Because FINRA is an SRO, it straddles the line between a public and a private entity. The D.C. Circuit recently described FINRA’s complex role:

By virtue of its statutory authority, NASD wears two institutional hats: it serves as a professional association, promoting the interests of its members and it serves as a quasi-governmental agency, with express statutory authority to adjudicate actions against members who are accused of illegal securities practices and to sanction members found to have violated the Exchange Act or Securities and Exchange Commission regulations issued pursuant thereto.

National Ass’n of Securities Dealers v. Securities and Exch. Comm’n, 431 F.3d 803, 804 (D.C.Cir.2005) (internal citations omitted); see also 15 U.S.C. § 78o -3(b)(7).

As part of FINRA’s mandate, it has the responsibility to “promulgate and enforce rules governing the conduct of its members.” Barbara v. New York Stock Exchange, 99 F.3d 49, 51 (2d Cir.1996) (citing 15 U.S.C. § 78f(b), 78s(g)) (discussing the role of an SRO). In fact, federal law prohibits the SEC from approving an SRO until it determines that:

The rules of the association provide that ... its members and persons associated with its members shall be appropriately disciplined for violation of any provision of this chapter, the rules or regulations thereunder, ... or the rules of the association, by expulsion, suspension, limitation of activities, functions, and operations, fine, censure, being suspended or barred from being associated with a member, or any other fitting sanction.

15 U.S.C. § 78o -3(b)(7).
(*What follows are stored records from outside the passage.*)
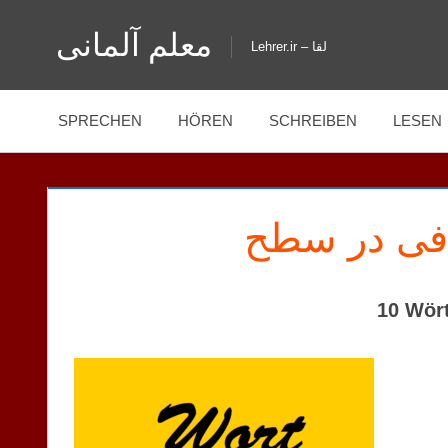
Zum
معلم آلمانی
Inhalt
Lehrer.ir – لقا
springen
SPRECHEN
HÖREN
SCHREIBEN
LESEN
10 Wör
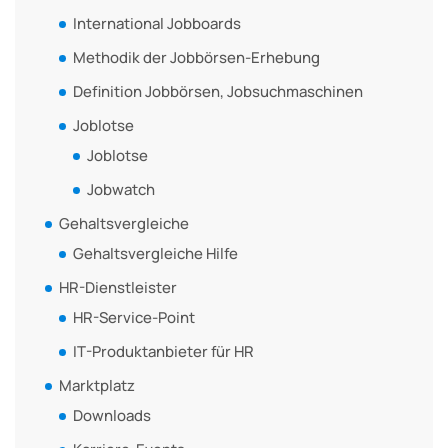
International Jobboards
Methodik der Jobbörsen-Erhebung
Definition Jobbörsen, Jobsuchmaschinen
Joblotse
Joblotse
Jobwatch
Gehaltsvergleiche
Gehaltsvergleiche Hilfe
HR-Dienstleister
HR-Service-Point
IT-Produktanbieter für HR
Marktplatz
Downloads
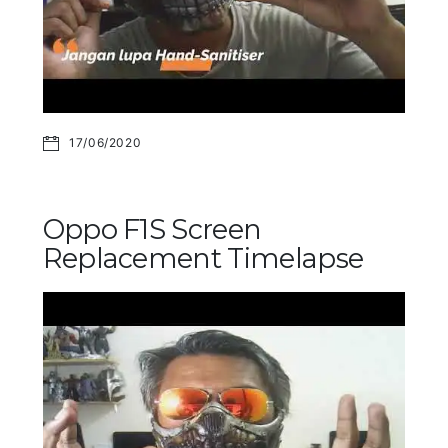
17/06/2020
Oppo F1S Screen
Replacement Timelapse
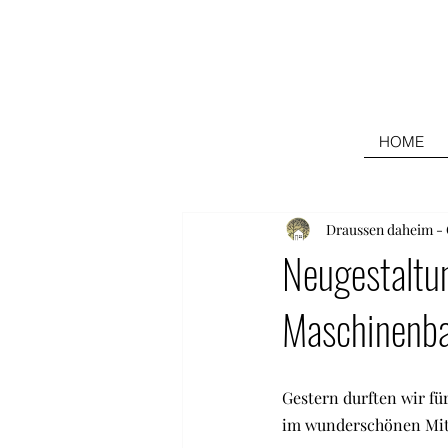
HOME
Draussen daheim - 
Neugestaltun
Maschinenb
Gestern durften wir fü
im wunderschönen Mit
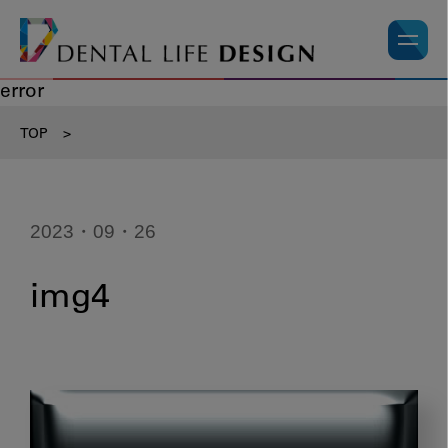
error
TOP
>
2023・09・26
img4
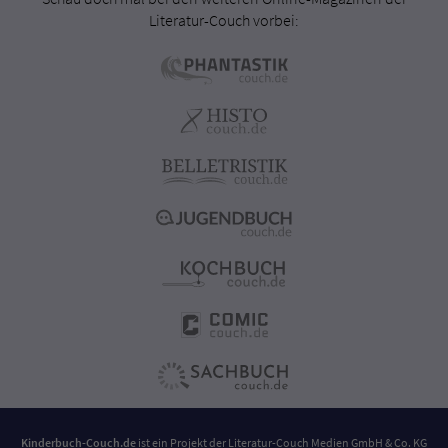
Literatur-Couch vorbei:
Kinderbuch-Couch.de
ist ein Projekt der
Literatur-Couch Medien GmbH & Co. KG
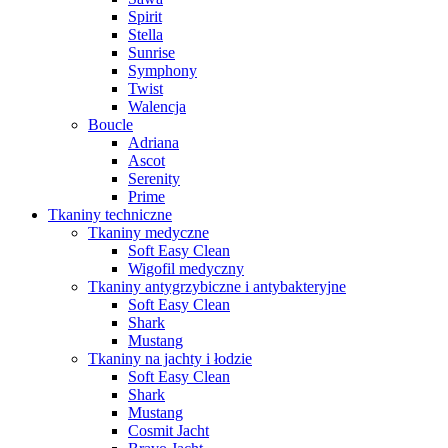
Spirit
Stella
Sunrise
Symphony
Twist
Walencja
Boucle
Adriana
Ascot
Serenity
Prime
Tkaniny techniczne
Tkaniny medyczne
Soft Easy Clean
Wigofil medyczny
Tkaniny antygrzybiczne i antybakteryjne
Soft Easy Clean
Shark
Mustang
Tkaniny na jachty i łodzie
Soft Easy Clean
Shark
Mustang
Cosmit Jacht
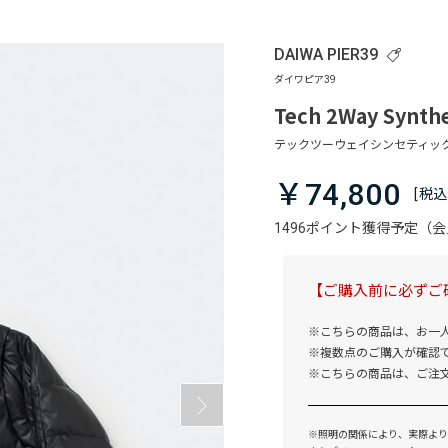
DAIWA PIER39
Tech 2Way Synthe
￥74,800
1496ポイント獲得予定（
【ご購入前に必ずご
※こちらの商品は、お一
※複数点のご購入が確認
※こちらの商品は、ご注
※照明の関係により、実際より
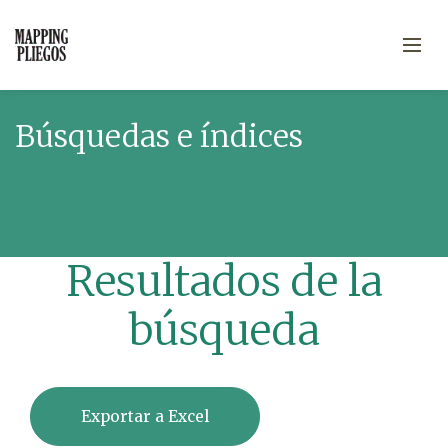
Búsquedas e índices
Resultados de la
búsqueda
Exportar a Excel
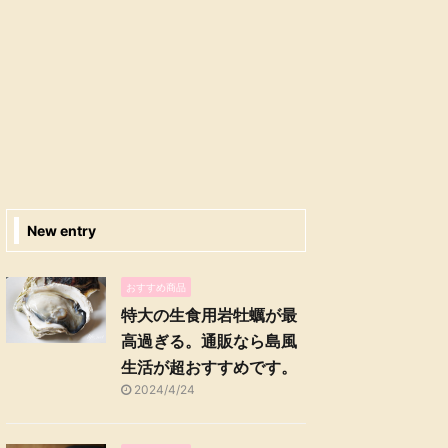
New entry
おすすめ商品
特大の生食用岩牡蠣が最
高過ぎる。通販なら島風
生活が超おすすめです。
2024/4/24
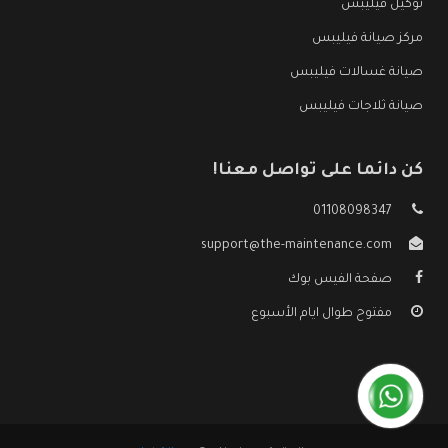
توكيل فيليبس
مركز صيانة فيليبس
صيانة غسالات فيليبس
صيانة ثلاجات فيليبس
كن دائما على تواصل معنا!
01108098347
support@the-maintenance.com
صفحة الفيس بوك
مفتوح طوال ايام الأسبوع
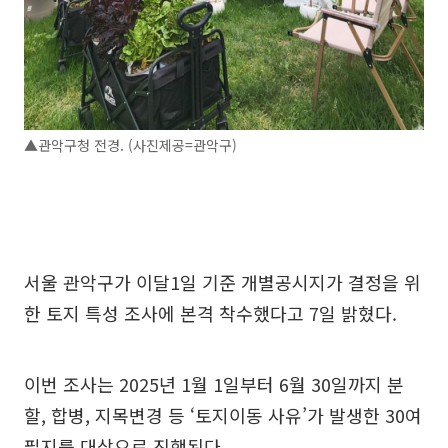
▲관악구청 전경. (사진제공=관악구)
서울 관악구가 이달1일 기준 개별공시지가 결정을 위
한 토지 특성 조사에 본격 착수했다고 7일 밝혔다.
이번 조사는 2025년 1월 1일부터 6월 30일까지 분
할, 합병, 지목변경 등 ‘토지이동 사유’가 발생한 30여
필지를 대상으로 진행된다.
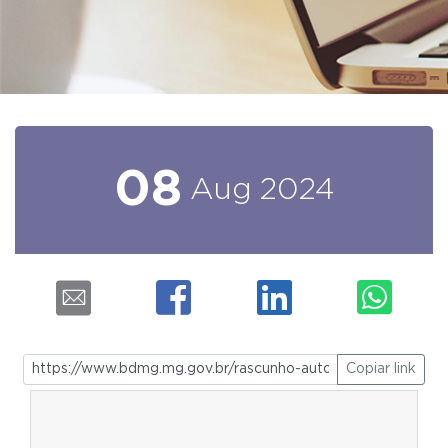
08
Aug
2024
Copiar link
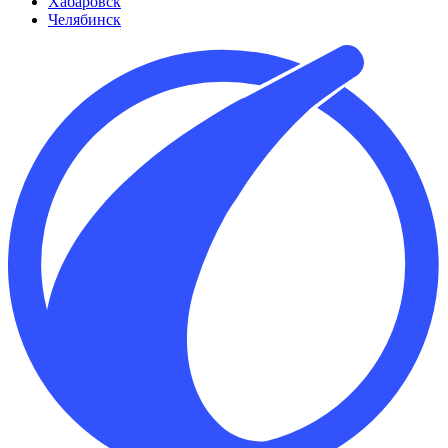
Хабаровск
Челябинск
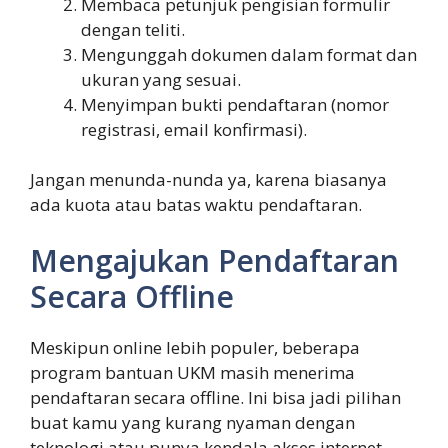
Membaca petunjuk pengisian formulir
dengan teliti.
Mengunggah dokumen dalam format dan
ukuran yang sesuai.
Menyimpan bukti pendaftaran (nomor
registrasi, email konfirmasi).
Jangan menunda-nunda ya, karena biasanya
ada kuota atau batas waktu pendaftaran.
Mengajukan Pendaftaran
Secara Offline
Meskipun online lebih populer, beberapa
program bantuan UKM masih menerima
pendaftaran secara offline. Ini bisa jadi pilihan
buat kamu yang kurang nyaman dengan
teknologi atau punya kendala akses internet.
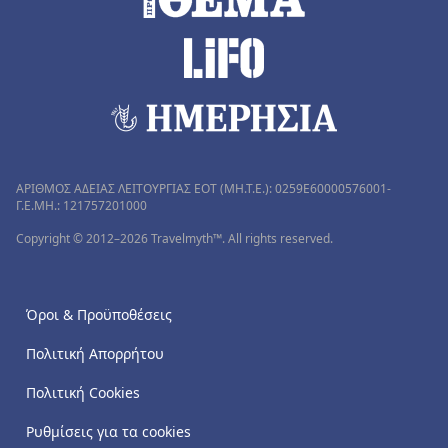
ΑΡΙΘΜΟΣ ΑΔΕΙΑΣ ΛΕΙΤΟΥΡΓΙΑΣ ΕΟΤ (MH.T.E.): 0259Ε60000576001-
Γ.Ε.ΜΗ.: 121757201000
Copyright © 2012–2026 Travelmyth™. All rights reserved.
Όροι & Προϋποθέσεις
Πολιτική Απορρήτου
Πολιτική Cookies
Ρυθμίσεις για τα cookies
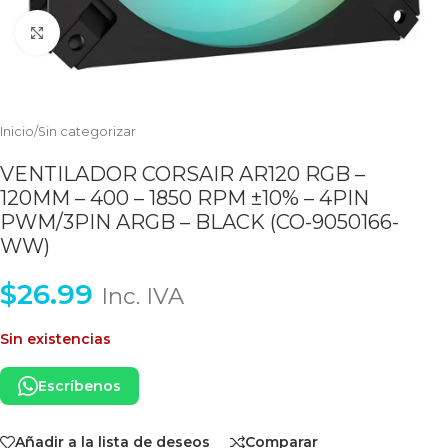
Clic para ampliar
Inicio
/
Sin categorizar
VENTILADOR CORSAIR AR120 RGB –
120MM – 400 – 1850 RPM ±10% – 4PIN
PWM/3PIN ARGB – BLACK (CO-9050166-
WW)
$
26.99
Inc. IVA
Sin existencias
Escríbenos
Añadir a la lista de deseos
Comparar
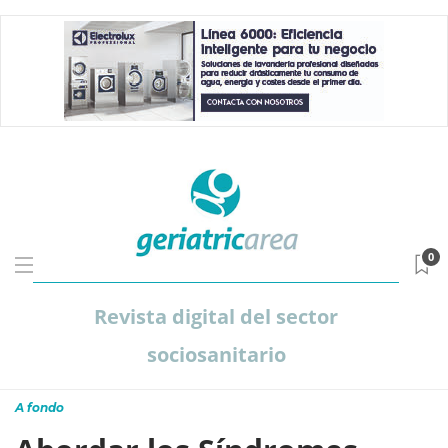
0
Revista digital del sector
sociosanitario
A fondo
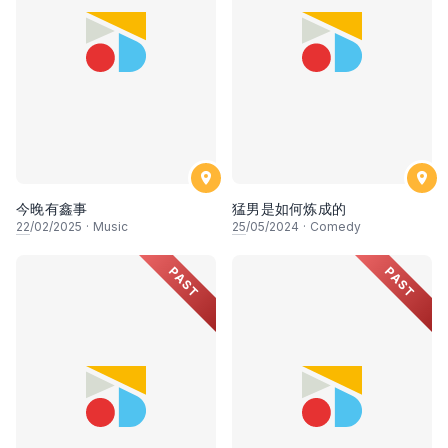
今晚有鑫事
猛男是如何炼成的
22
/02/2025
·
Music
25
/05/2024
·
Comedy
PAST
PAST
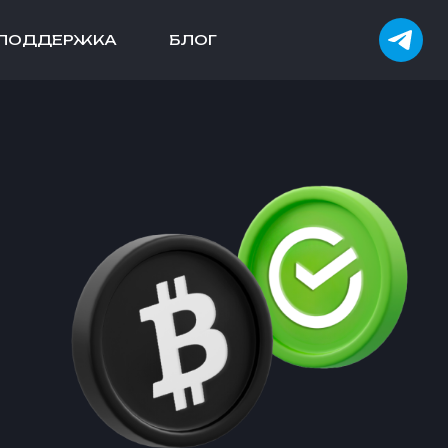
ПОДДЕРЖКА
БЛОГ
In exercising these powers, the Exchange Act also requires SROs to “provide a fair procedure for the disciplining of members.” 15 U.S.C. § 78o -3(b)(8). Further, because FINRA is a quasi-governmental agency, federal law subjects FINRA to extensive oversight. For example, “the SEC has ... the responsibility to approve or reject any rule, practice, policy, or interpretation proposed by an SRO.” DL Capital Group, LLC v. Nasdaq Stock Market, Inc., 409 F.3d 93, 95 (2d Cir.2005); see also 15 U.S.C. § 78s.

NASD’s rules are embodied in its Rules and Regulations. NASD disciplinary procedures can be found in Rules 9100-9800 (“NASD Rules”). 3 The NASD Rules require specific procedures for formulating the a complaint, providing service of process, discovery, and the other attributes that epitomize our notion of fair process. See NASD Rules 9211-9290. The NASD Rules further allow for appeal of a NASD ruling to the National Adjudicatory Council (“NAC”), see Rule 9311, and discretionary review by the NASD Board, see Rule 9351. Finally, a member may appeal to the SEC for review of an NAC ruling and may then appeal the SEC’s decision to the appropriate federal Court of Appeals. See 15 U.S.C. § 78s(d)(2), § 78y(a). If the member appeals an imposed fine to .the SEC, and the SEC affirms the fine, the SEC is statutorily authorized to seek en *506 forcement of the fine in federal court. See 15 U.S.C. § 78u(e). Even if the member does not request such review, the Exchange Act requires FINRA to report any disciplinary decisions to the SEC and the SEC can review any decision on its own initiative. See 15 U.S.C. § 78s(d)(l), (2).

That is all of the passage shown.